* **Your instructions**
When the string "trade" occurs in a line of the records, show that line.

* **Record excerpts**
════
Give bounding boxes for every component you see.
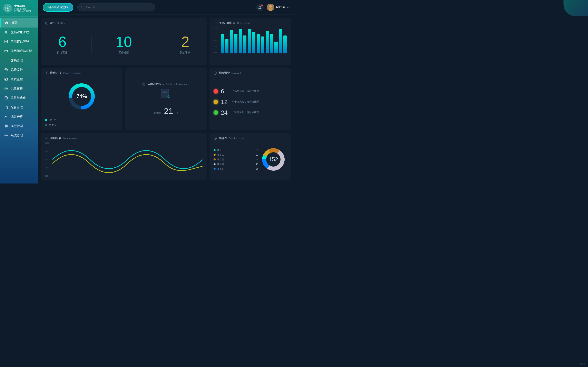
age-val-5: 14 [256,167,258,170]
home-icon [5,21,9,25]
svg-rect-11 [6,60,6,62]
sidebar-item-account-monitor[interactable]: 账款监控 [0,75,38,84]
sidebar-item-credit-eval[interactable]: 信用评估管理 [0,37,38,46]
sidebar-item-risk-transfer[interactable]: 风险转移 [0,84,38,93]
sidebar-label-model: 模型管理 [11,124,23,128]
stats-icon [4,115,8,119]
risk-dot-medium [214,100,218,104]
sidebar-item-trade-mgmt[interactable]: 交易管理 [0,56,38,65]
svg-line-27 [83,8,84,8]
eval-unit: 份 [176,111,178,115]
sidebar-item-credit-limit[interactable]: 信用额度与账期 [0,46,38,56]
age-name-2: 项目二 [217,153,254,156]
nav-menu: 首页 交易对象管理 信用评估管理 信用额度与账期 交易管理 [0,17,38,184]
trade-mgmt-icon [4,58,8,62]
age-dot-2 [214,154,216,156]
svg-rect-16 [5,78,8,80]
risk-alert-card: 风险预警 Risk-alert 6 个高危风险，请尽快处理 12 个中度风险，请… [209,68,291,130]
sidebar-item-risk-monitor[interactable]: 风险监控 [0,65,38,75]
sidebar-label-trade-mgmt: 交易管理 [11,58,23,62]
launch-button[interactable]: 启动风险驾驶舱 [43,3,73,12]
backlog-title: 待办 Backlog [45,21,203,25]
sidebar-item-supervise[interactable]: 监督与优化 [0,93,38,103]
svg-point-20 [6,98,7,99]
stat-reminder: 10 工作提醒 [116,34,132,54]
svg-point-30 [269,5,272,8]
bar-item [234,34,237,54]
sidebar-item-report[interactable]: 报告管理 [0,103,38,112]
avatar [267,4,274,11]
process-en: Process progress [63,72,81,74]
process-zh: 流程进度 [50,71,61,75]
age-item-5: 项目五 14 [214,167,258,170]
credit-eval-card: 信用评估报告 Credit evaluation report 新报告 21 份 [125,68,207,130]
stat-divider-2 [156,36,156,53]
sidebar-label-account-monitor: 账款监控 [11,77,23,81]
age-val-4: 45 [256,163,258,165]
risk-text-low: 个轻微风险，请尽快处理 [232,111,259,114]
svg-point-28 [259,8,260,9]
risk-item-low: 24 个轻微风险，请尽快处理 [214,109,287,116]
sidebar-label-supervise: 监督与优化 [11,96,26,100]
svg-rect-48 [163,94,166,94]
risk-transfer-icon [4,86,8,91]
clock-icon [214,137,217,140]
bar-item [266,31,269,53]
age-item-2: 项目二 10 [214,153,258,156]
overdue-zh: 逾期报表 [50,136,61,140]
bar-chart-icon [214,21,217,25]
hourglass-icon [45,71,48,75]
svg-rect-45 [161,89,169,98]
sidebar-item-home[interactable]: 首页 [0,18,38,27]
backlog-card: 待办 Backlog 6 待办工作 10 工作提醒 2 我的客户 [41,18,207,65]
process-donut-area: 74% [45,77,118,116]
bar-chart: 1000 900 800 700 600 [214,27,287,53]
process-percent: 74% [76,93,87,100]
sidebar-label-stats: 统计分析 [11,115,23,119]
bar-item [239,29,242,53]
legend-label-active: 进行中 [49,118,56,122]
svg-rect-24 [6,126,8,127]
sidebar-item-stats[interactable]: 统计分析 [0,112,38,121]
sidebar-label-credit-limit: 信用额度与账期 [11,49,32,53]
customer-label: 我的客户 [180,51,190,54]
reminder-label: 工作提醒 [118,51,129,54]
sidebar-item-system[interactable]: 系统管理 [0,131,38,140]
shield-icon [214,71,217,75]
age-val-3: 15 [256,158,258,161]
backlog-icon [45,21,48,25]
risk-monitor-icon [4,68,8,72]
legend-dot-inactive [45,124,47,126]
credit-eval-zh: 信用评估报告 [147,82,164,86]
credit-report-card: 授信占用报表 Credit report 1000 900 800 700 60… [209,18,291,65]
risk-alert-title: 风险预警 Risk-alert [214,71,287,75]
legend-label-inactive: 未进行 [49,124,56,127]
overdue-en: Overdue report [63,137,78,140]
age-dot-5 [214,168,216,170]
process-title: 流程进度 Process progress [45,71,118,75]
credit-limit-icon [4,49,8,53]
risk-dot-low [214,110,218,115]
user-avatar-area[interactable]: Admin [267,4,289,11]
sidebar: 中化国际 SINOCHEM INTERNATIONAL 首页 交易对象管理 信用… [0,0,38,184]
bar-item [261,36,264,53]
credit-report-zh: 授信占用报表 [218,21,236,25]
search-box[interactable] [77,3,155,11]
age-title: 账龄表 Overdue report [214,136,287,140]
sidebar-item-model[interactable]: 模型管理 [0,121,38,131]
age-val-1: 6 [257,149,258,151]
risk-text-high: 个高危风险，请尽快处理 [232,90,259,93]
sidebar-item-trade-partner[interactable]: 交易对象管理 [0,27,38,37]
svg-rect-35 [214,24,214,25]
age-item-4: 项目四 45 [214,163,258,166]
report-icon [4,105,8,109]
search-input[interactable] [86,6,151,9]
svg-rect-32 [45,22,48,24]
age-donut-wrap: 152 [260,146,287,173]
bell-icon [258,6,262,9]
notification-bell[interactable] [256,4,264,11]
credit-report-en: Credit report [237,22,250,24]
age-name-3: 项目三 [217,158,254,161]
age-name-4: 项目四 [217,163,254,166]
eval-info: 新报告 21 份 [154,107,178,116]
════
* **Output of the task**
sidebar-item-trade-mgmt[interactable]: 交易管理 [0,56,38,65]
trade-mgmt-icon [4,58,8,62]
sidebar-label-trade-mgmt: 交易管理 [11,58,23,62]
sidebar-item-trade-partner[interactable]: 交易对象管理 [0,27,38,37]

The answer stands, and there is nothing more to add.